Al igual que el patito, que es golpeado y rechazado, cada sesión de quimioterapia se siente como un proceso doloroso, pero a la vez transformador, que nos empuja a descubrir nuestra fortaleza interior y nuestra verdadera identidad.
Después de muchas penas, el patito ve a los cisnes en el lago —que para nosotros simboliza el proceso de la quimioterapia— y decide entrar a nadar, aun temiendo ser lastimado. De pronto, ve su imagen reflejada en el agua y descubre que él también es un hermoso cisne. Así, cada “baño”, cada sesión de quimio, se convierte en la promesa de un futuro más claro y en la oportunidad de sanar, por duro que sea el trayecto.

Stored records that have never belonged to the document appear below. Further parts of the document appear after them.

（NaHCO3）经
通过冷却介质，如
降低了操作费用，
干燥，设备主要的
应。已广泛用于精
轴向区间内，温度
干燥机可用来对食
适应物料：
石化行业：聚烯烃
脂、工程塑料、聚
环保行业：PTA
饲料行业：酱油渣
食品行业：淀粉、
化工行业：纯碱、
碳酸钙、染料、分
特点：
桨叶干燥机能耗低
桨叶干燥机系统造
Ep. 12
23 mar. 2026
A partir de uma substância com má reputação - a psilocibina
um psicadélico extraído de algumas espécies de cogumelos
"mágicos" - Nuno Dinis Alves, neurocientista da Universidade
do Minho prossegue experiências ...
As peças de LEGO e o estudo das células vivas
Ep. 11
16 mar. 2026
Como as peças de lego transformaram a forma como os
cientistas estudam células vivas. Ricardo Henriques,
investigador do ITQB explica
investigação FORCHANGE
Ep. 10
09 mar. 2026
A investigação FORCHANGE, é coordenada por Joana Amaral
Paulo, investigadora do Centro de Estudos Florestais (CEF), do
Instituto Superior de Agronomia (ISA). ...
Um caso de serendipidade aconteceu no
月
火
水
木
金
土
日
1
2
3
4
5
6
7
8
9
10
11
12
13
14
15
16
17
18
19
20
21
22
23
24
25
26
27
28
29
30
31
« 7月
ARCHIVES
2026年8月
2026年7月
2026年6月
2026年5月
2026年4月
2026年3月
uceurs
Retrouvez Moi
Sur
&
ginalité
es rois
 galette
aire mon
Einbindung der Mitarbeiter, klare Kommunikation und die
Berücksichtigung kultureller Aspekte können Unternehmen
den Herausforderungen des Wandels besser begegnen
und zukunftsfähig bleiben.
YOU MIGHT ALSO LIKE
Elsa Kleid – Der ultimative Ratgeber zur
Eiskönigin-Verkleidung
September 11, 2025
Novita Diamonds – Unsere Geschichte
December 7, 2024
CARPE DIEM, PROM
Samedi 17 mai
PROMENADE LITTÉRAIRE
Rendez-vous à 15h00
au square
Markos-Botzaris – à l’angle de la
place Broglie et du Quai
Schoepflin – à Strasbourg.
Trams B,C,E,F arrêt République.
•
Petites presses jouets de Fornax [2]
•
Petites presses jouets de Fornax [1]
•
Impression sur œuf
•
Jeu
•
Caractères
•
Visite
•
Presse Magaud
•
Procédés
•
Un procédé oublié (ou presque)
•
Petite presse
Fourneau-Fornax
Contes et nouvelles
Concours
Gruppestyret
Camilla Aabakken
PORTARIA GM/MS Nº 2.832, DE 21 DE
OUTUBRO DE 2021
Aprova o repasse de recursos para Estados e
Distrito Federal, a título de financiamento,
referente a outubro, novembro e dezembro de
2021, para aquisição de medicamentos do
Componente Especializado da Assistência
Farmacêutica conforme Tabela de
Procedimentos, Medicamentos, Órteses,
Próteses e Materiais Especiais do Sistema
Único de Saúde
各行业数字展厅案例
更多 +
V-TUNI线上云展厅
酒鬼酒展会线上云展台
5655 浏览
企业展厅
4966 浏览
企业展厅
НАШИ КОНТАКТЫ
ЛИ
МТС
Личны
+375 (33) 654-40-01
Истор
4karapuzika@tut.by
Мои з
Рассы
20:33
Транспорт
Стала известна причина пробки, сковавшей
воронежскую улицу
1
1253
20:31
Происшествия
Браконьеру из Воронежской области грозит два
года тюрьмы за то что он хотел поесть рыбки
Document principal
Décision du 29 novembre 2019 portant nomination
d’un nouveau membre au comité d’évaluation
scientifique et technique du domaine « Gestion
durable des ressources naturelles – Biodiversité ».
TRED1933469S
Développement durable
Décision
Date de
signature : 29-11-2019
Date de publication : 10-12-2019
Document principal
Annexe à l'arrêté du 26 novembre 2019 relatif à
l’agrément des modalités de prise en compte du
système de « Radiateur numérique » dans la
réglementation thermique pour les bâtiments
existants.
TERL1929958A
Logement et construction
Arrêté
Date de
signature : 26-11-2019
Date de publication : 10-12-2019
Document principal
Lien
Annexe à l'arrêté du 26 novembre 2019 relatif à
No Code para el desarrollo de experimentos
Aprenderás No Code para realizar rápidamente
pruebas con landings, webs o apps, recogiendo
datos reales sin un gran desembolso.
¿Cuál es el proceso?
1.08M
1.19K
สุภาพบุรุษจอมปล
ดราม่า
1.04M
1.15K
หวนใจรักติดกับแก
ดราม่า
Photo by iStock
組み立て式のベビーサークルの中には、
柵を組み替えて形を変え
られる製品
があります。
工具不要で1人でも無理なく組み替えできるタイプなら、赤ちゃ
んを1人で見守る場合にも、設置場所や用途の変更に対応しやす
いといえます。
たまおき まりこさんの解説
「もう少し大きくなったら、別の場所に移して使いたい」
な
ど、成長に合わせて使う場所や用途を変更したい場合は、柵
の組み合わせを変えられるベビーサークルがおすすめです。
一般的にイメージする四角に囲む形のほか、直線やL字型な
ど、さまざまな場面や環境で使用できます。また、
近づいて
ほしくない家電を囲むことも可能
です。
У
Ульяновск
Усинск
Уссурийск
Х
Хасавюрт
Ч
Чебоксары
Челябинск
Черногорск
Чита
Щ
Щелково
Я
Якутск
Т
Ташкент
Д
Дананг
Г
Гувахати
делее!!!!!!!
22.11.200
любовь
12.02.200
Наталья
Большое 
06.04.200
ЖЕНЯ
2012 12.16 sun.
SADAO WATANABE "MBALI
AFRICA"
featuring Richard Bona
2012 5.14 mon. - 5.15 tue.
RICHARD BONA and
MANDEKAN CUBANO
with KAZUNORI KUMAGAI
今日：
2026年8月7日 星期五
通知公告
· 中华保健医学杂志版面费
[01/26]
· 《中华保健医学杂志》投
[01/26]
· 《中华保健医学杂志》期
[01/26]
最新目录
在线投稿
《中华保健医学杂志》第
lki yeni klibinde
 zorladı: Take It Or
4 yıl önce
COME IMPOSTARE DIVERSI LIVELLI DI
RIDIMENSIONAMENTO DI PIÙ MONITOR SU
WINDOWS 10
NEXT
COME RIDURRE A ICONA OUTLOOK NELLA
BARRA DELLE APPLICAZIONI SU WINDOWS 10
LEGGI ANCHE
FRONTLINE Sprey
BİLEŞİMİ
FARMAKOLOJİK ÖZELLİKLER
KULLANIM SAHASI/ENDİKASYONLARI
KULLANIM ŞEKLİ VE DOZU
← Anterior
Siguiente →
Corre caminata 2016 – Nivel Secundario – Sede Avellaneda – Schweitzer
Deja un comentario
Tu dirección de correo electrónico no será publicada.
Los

Es ahí cuando descubrimos que no somos el “patito feo”, sino cisnes. El paciente halla una belleza y una fuerza interior que desconocía, aceptándose a sí mismo ya no como el ser “feo” o enfermo del inicio, sino como alguien hermoso y fuerte, capaz de superar grandes adversidades.
La quimioterapia, aunque destructiva para las células enfermas, permite el renacimiento del cuerpo y del espíritu, dejando atrás una versión vulnerable para abrazar una nueva versión: más resiliente y valiosa.